* **WORK REQUIRED**: Type out each record word for word. Pictures stay out.

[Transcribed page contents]
━━━━━━━━

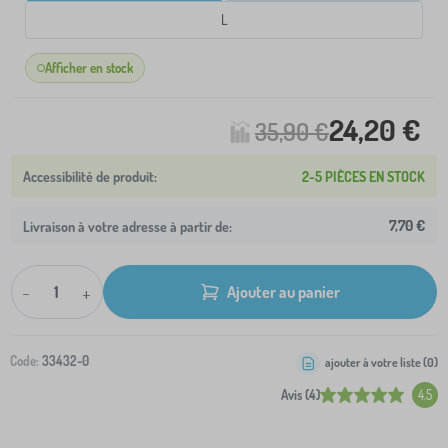
L
Afficher en stock
24,20 €
35,90 €
2-5 PIÈCES EN STOCK
7,70 €
Livraison à votre adresse à partir de:
-
+
Ajouter au panier
Code:
33432-0
ajouter à votre liste (
0
)
Avis (4)
4.5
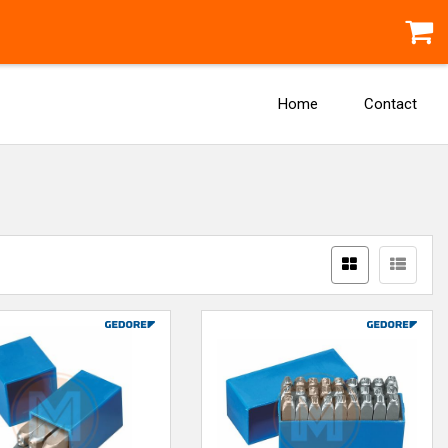
Home
Contact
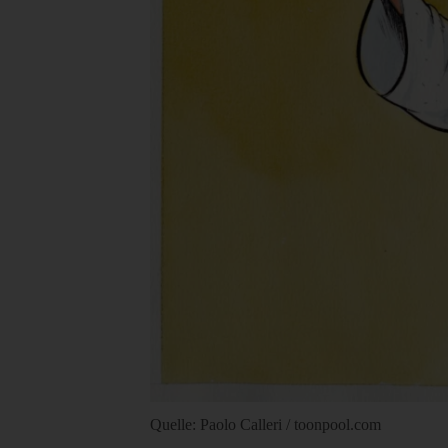
Quelle: Paolo Calleri / toonpool.com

━━━━━━━━

* **WRITTEN REPLY**:
L
Afficher en stock
24,20 €
35,90 €
2-5 PIÈCES EN STOCK
7,70 €
Livraison à votre adresse à partir de:
-
+
Ajouter au panier
Code:
33432-0
ajouter à votre liste (
0
)
Avis (4)
4.5
Home
Contact
Quelle: Paolo Calleri / toonpool.com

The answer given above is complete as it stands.